The present invention relates generally to the field of electrosurgical instruments. More specifically, it relates to a device that electrosurgically fixes and identifies the location, in situ, of a pathologically suspect tissue mass in a patient's body, for facilitating the accurate surgical removal of the mass.
It is often medically desirable to remove a pathologically suspect tissue mass, such as a suspected tumor or lesion, from a patient's body. For example, in treating breast cancer, a suspicious tissue mass is typically identified and localized by imaging means, such as mammography or ultrasound. Once localized, the mass is typically subjected to a biopsy to determine whether or not it is malignant. Often, the biopsy will be an "open" biopsy, in which all or part of the identified mass is surgically removed, sometimes with a surrounding margin of tissue.

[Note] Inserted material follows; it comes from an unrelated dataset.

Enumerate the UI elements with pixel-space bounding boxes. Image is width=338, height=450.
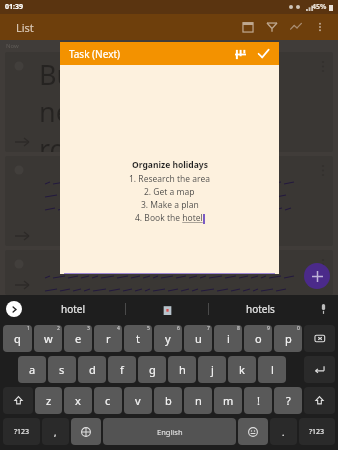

The identification and localization of the suspect mass is usually performed by a radiologist. The patient is then typically transported to an operating room for surgery. To allow the surgeon to be able to locate the identified mass, the radiologist places one or more localization wires or "Kopan's" wires into the breast to define and locate the tissue mass to be removed. In using a localization wire, a hollow needle or cannula, containing the localization wire, is inserted into the breast under local anaesthesia, while the breast is under compression during the imaging procedure, until the distal end of the localization wire passes through the suspect mass. The localization wire is anchored distally beyond the mass by means such as a barb or hook at the distal end of the wire. The cannula is then removed from the body, leaving the wire in place and extending from the body as a marker for the surgeon.
The above-described procedure has certain shortcomings, however. One problem stems from the fact that the localization wire is inserted while the breast is under compression during mammography. When the breast is released from compression, the distal end of the wire often migrates and thus shifts position with respect to the targeted tissue mass. This may lead to inaccurate placement of the incision for the biopsy, with the result that either an excess of tissue outside of the target tissue mass is removed, or less than all of the target tissue mass is removed. In addition, the wire is sometimes inadvertently shifted, severed, or pulled out during surgery, thereby defeating its purpose of accurately guiding the surgeon to the target tissue mass. Any inaccuracies in guiding the surgeon can result in larger than necessary amounts of healthy tissue being removed, with resultant deformation and scarring of the breast, or in the need to re-enter the incision site to remove parts of the target tissue mass that were missed on the first biopsy attempt.
Another shortcoming associated with prior art localization devices is that, while the location of the target tissue mass can be marked, no indication is provided of the dimensions of the mass. Thus, accurate removal of the desired amount of tissue depends on the surgeon's ability to determine the boundaries of the tissue mass during surgery.
It would therefore be advantageous to provide a localization device that minimizes or eliminates the aforementioned problems associated with the migration and inadvertent removal of the localization wire. It would be further advantageous for such a device to provide an accurate indication of the dimensions and boundaries of the target tissue mass. Furthermore, such a device should be easy to use, and should be compatible with existing imaging equipment and surgical methods.